DATA PROVIDED section start
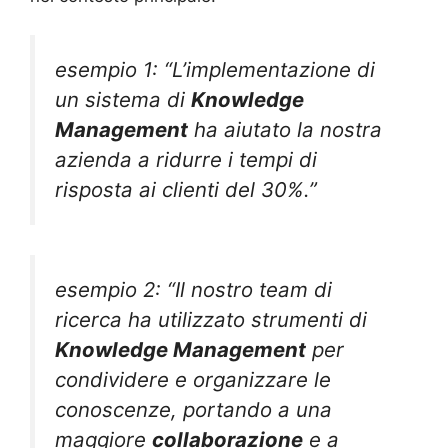
esempio 1: “L’implementazione di
un sistema di
Knowledge
Management
ha aiutato la nostra
azienda a ridurre i tempi di
risposta ai clienti del 30%.”
esempio 2: “Il nostro team di
ricerca ha utilizzato strumenti di
Knowledge Management
per
condividere e organizzare le
conoscenze, portando a una
maggiore
collaborazione
e a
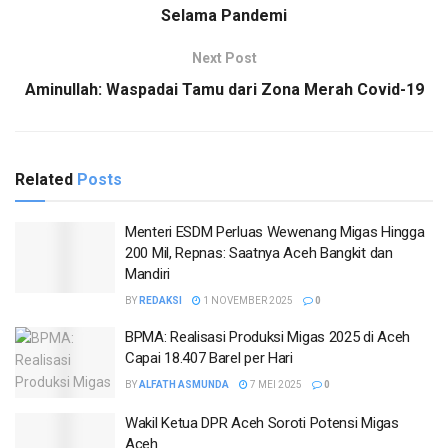
Selama Pandemi
Next Post
Aminullah: Waspadai Tamu dari Zona Merah Covid-19
Related
Posts
Menteri ESDM Perluas Wewenang Migas Hingga
200 Mil, Repnas: Saatnya Aceh Bangkit dan
Mandiri
BY
REDAKSI
1 NOVEMBER 2025
0
BPMA: Realisasi Produksi Migas 2025 di Aceh
Capai 18.407 Barel per Hari
BY
ALFATH ASMUNDA
7 MEI 2025
0
Wakil Ketua DPR Aceh Soroti Potensi Migas
Aceh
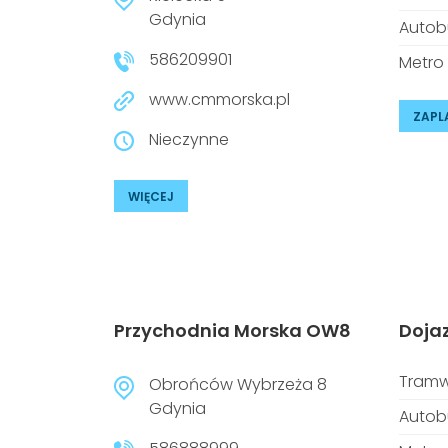
Gdynia
Autob
586209901
Metro
www.cmmorska.pl
ZAPL
Nieczynne
WIĘCEJ
Przychodnia Morska OW8
Doja
Tramw
Obrońców Wybrzeża 8
Gdynia
Autob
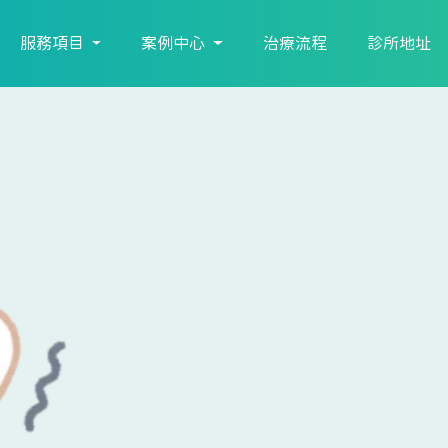
服務項目
案例中心
治療流程
診所地址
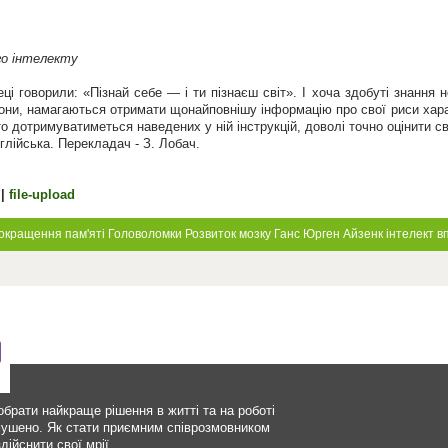
го інтелекту
ці говорили: «Пізнай себе — і ти пізнаєш світ». І хоча здобуті знання 
они, намагаються отримати щонайповнішу інформацію про свої риси характ
о дотримуватиметься наведених у ній інструкцій, доволі точно оцінити св
нглійська. Перекладач - З. Лобач.
e
|
file-upload
окращення пам'яті
Головоломки
Розвиток мозку
Ганс Юрген Айзенк
інтелект
в
брати найкраще рішення в житті та на роботі
мушено. Як стати приємним співрозмовником
дійснити cвої мрії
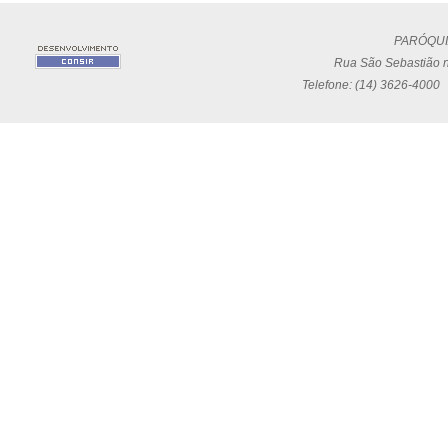
PARÓQUI
Rua São Sebastião n
Telefone: (14) 3626-4000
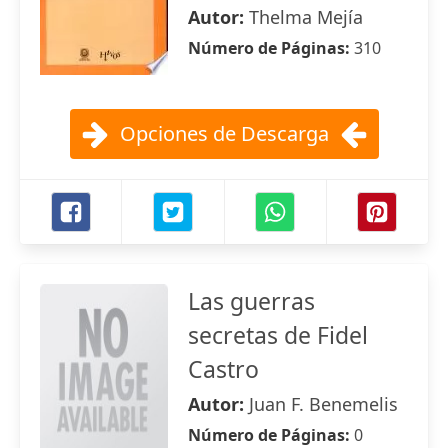
Autor:
Thelma Mejía
Número de Páginas:
310
Opciones de Descarga
Las guerras
secretas de Fidel
Castro
Autor:
Juan F. Benemelis
Número de Páginas:
0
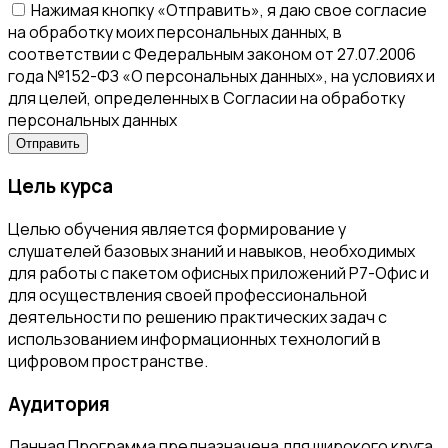
Нажимая кнопку «Отправить», я даю свое согласие
на обработку моих персональных данных, в
соответствии с Федеральным законом от 27.07.2006
года №152-ФЗ «О персональных данных», на условиях и
для целей, определенных в Согласии на обработку
персональных данных
Цель курса
Целью обучения является формирование у
слушателей базовых знаний и навыков, необходимых
для работы с пакетом офисных приложений Р7-Офис и
для осуществления своей профессиональной
деятельности по решению практических задач с
использованием информационных технологий в
цифровом пространстве.
Аудитория
Данная Программа предназначена для широкого круга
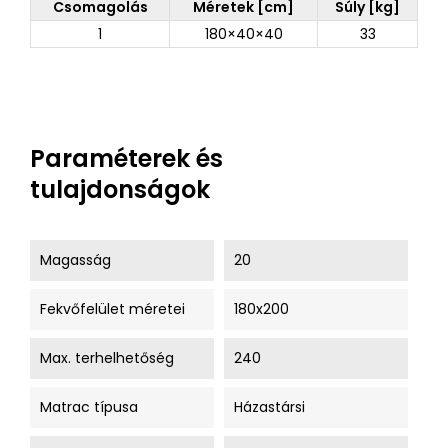
Csomagolás
Méretek [cm]
Súly [kg]
1
180×40×40
33
Paraméterek és
tulajdonságok
Magasság
20
Fekvőfelület méretei
180x200
Max. terhelhetőség
240
Matrac típusa
Házastársi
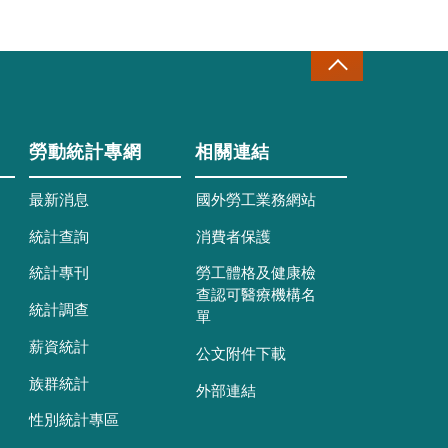
勞動統計專網
相關連結
最新消息
國外勞工業務網站
統計查詢
消費者保護
統計專刊
勞工體格及健康檢
查認可醫療機構名
統計調查
單
薪資統計
公文附件下載
族群統計
外部連結
性別統計專區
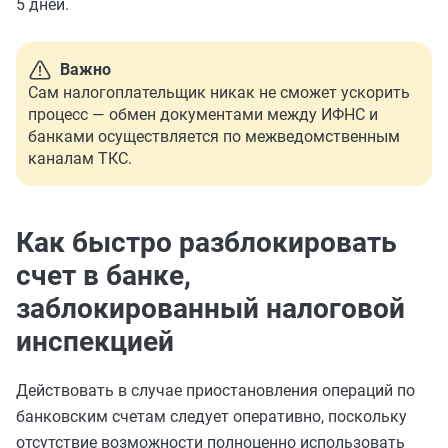
5 дней.
Важно
Сам налогоплательщик никак не сможет ускорить
процесс — обмен документами между ИФНС и
банками осуществляется по межведомственным
каналам ТКС.
Как быстро разблокировать
счет в банке,
заблокированный налоговой
инспекцией
Действовать в случае приостановления операций по
банковским счетам
следует
оперативно, поскольку
отсутствие возможности полноценно использовать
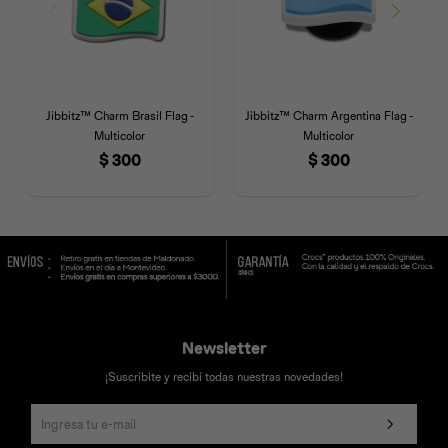
Jibbitz™ Charm Brasil Flag -
Jibbitz™ Charm Argentina Flag -
Multicolor
Multicolor
$
300
$
300
Newsletter
¡Suscribite y recibí todas nuestras novedades!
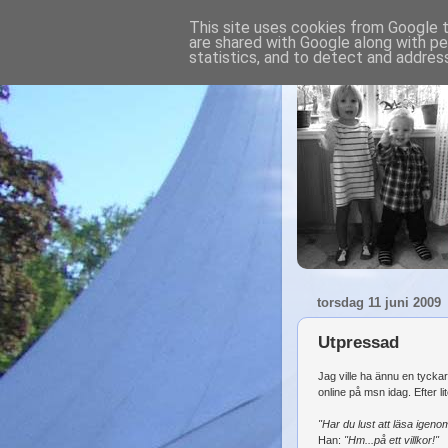
This site uses cookies from Google to
are shared with Google along with pe
statistics, and to detect and addres
torsdag 11 juni 2009
Utpressad
Jag ville ha ännu en tycka
online på msn idag. Efter li
"Har du lust att läsa igeno
Han:
"Hm...på ett villkor!"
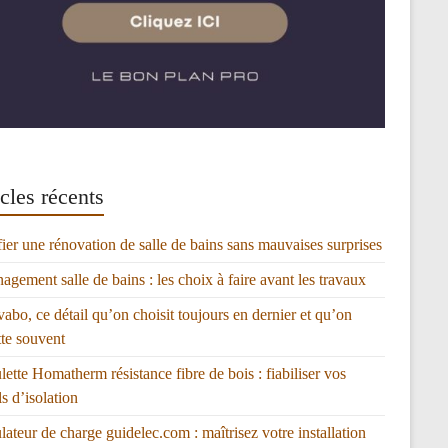
cles récents
fier une rénovation de salle de bains sans mauvaises surprises
gement salle de bains : les choix à faire avant les travaux
vabo, ce détail qu’on choisit toujours en dernier et qu’on
tte souvent
lette Homatherm résistance fibre de bois : fiabiliser vos
ls d’isolation
lateur de charge guidelec.com : maîtrisez votre installation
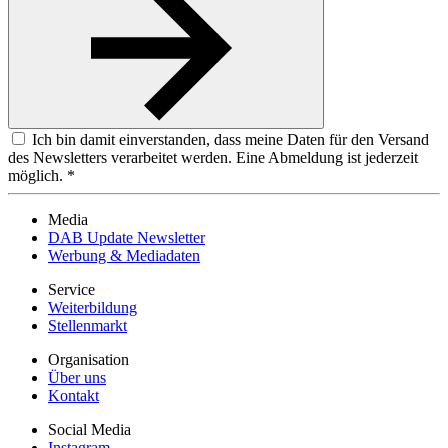
Ich bin damit einverstanden, dass meine Daten für den Versand
des Newsletters verarbeitet werden. Eine Abmeldung ist jederzeit
möglich. *
Media
DAB Update Newsletter
Werbung & Mediadaten
Service
Weiterbildung
Stellenmarkt
Organisation
Über uns
Kontakt
Social Media
Instagram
DATA PROVIDED section end
WORK ORDER
Any picture among the entries must be skipped; copy all else exactly.

YOUR RESPONSE
esempio 1: “L’implementazione di
un sistema di
Knowledge
Management
ha aiutato la nostra
azienda a ridurre i tempi di
risposta ai clienti del 30%.”
esempio 2: “Il nostro team di
ricerca ha utilizzato strumenti di
Knowledge Management
per
condividere e organizzare le
conoscenze, portando a una
maggiore
collaborazione
e a
Selama Pandemi
Next Post
Aminullah: Waspadai Tamu dari Zona Merah Covid-19
Related
Posts
Menteri ESDM Perluas Wewenang Migas Hingga
200 Mil, Repnas: Saatnya Aceh Bangkit dan
Mandiri
BY
REDAKSI
1 NOVEMBER 2025
0
BPMA: Realisasi Produksi Migas 2025 di Aceh
Capai 18.407 Barel per Hari
BY
ALFATH ASMUNDA
7 MEI 2025
0
Wakil Ketua DPR Aceh Soroti Potensi Migas
Aceh
Gdynia
Autob
586209901
Metro
www.cmmorska.pl
ZAPL
Nieczynne
WIĘCEJ
Przychodnia Morska OW8
Doja
Tramw
Obrońców Wybrzeża 8
Gdynia
Autob
服務項目
案例中心
治療流程
診所地址
го інтелекту
ці говорили: «Пізнай себе — і ти пізнаєш світ». І хоча здобуті знання 
они, намагаються отримати щонайповнішу інформацію про свої риси характ
о дотримуватиметься наведених у ній інструкцій, доволі точно оцінити св
нглійська. Перекладач - З. Лобач.
e
|
file-upload
окращення пам'яті
Головоломки
Розвиток мозку
Ганс Юрген Айзенк
інтелект
в
брати найкраще рішення в житті та на роботі
мушено. Як стати приємним співрозмовником
дійснити cвої мрії
PARÓQUI
Rua São Sebastião n
Telefone: (14) 3626-4000
Autor:
Thelma Mejía
Número de Páginas:
310
Opciones de Descarga
Las guerras
secretas de Fidel
Castro
Autor:
Juan F. Benemelis
Número de Páginas:
0
Нажимая кнопку «Отправить», я даю свое согласие
на обработку моих персональных данных, в
соответствии с Федеральным законом от 27.07.2006
года №152-ФЗ «О персональных данных», на условиях и
для целей, определенных в Согласии на обработку
персональных данных
Цель курса
Целью обучения является формирование у
слушателей базовых знаний и навыков, необходимых
для работы с пакетом офисных приложений Р7-Офис и
для осуществления своей профессиональной
деятельности по решению практических задач с
использованием информационных технологий в
цифровом пространстве.
Аудитория
Данная Программа предназначена для широкого круга
Csomagolás
Méretek [cm]
Súly [kg]
1
180×40×40
33
Paraméterek és
tulajdonságok
Magasság
20
Fekvőfelület méretei
180x200
Max. terhelhetőség
240
Matrac típusa
Házastársi
勞動統計專網
相關連結
最新消息
國外勞工業務網站
統計查詢
消費者保護
統計專刊
勞工體格及健康檢
查認可醫療機構名
統計調查
單
薪資統計
公文附件下載
族群統計
外部連結
性別統計專區
5 дней.
Важно
Сам налогоплательщик никак не сможет ускорить
процесс — обмен документами между ИФНС и
банками осуществляется по межведомственным
каналам ТКС.
Как быстро разблокировать
счет в банке,
заблокированный налоговой
инспекцией
Действовать в случае приостановления операций по
банковским счетам
следует
оперативно, поскольку
отсутствие возможности полноценно использовать
Jibbitz™ Charm Brasil Flag -
Jibbitz™ Charm Argentina Flag -
Multicolor
Multicolor
$
300
$
300
Newsletter
¡Suscribite y recibí todas nuestras novedades!
This site uses cookies from Google to
are shared with Google along with pe
statistics, and to detect and addres
torsdag 11 juni 2009
Utpressad
Jag ville ha ännu en tycka
online på msn idag. Efter li
"Har du lust att läsa igeno
Han:
"Hm...på ett villkor!"
cles récents
fier une rénovation de salle de bains sans mauvaises surprises
gement salle de bains : les choix à faire avant les travaux
vabo, ce détail qu’on choisit toujours en dernier et qu’on
tte souvent
lette Homatherm résistance fibre de bois : fiabiliser vos
ls d’isolation
lateur de charge guidelec.com : maîtrisez votre installation
Ich bin damit einverstanden, dass meine Daten für den Versand
des Newsletters verarbeitet werden. Eine Abmeldung ist jederzeit
möglich. *
Media
DAB Update Newsletter
Werbung & Mediadaten
Service
Weiterbildung
Stellenmarkt
Organisation
Über uns
Kontakt
Social Media
Instagram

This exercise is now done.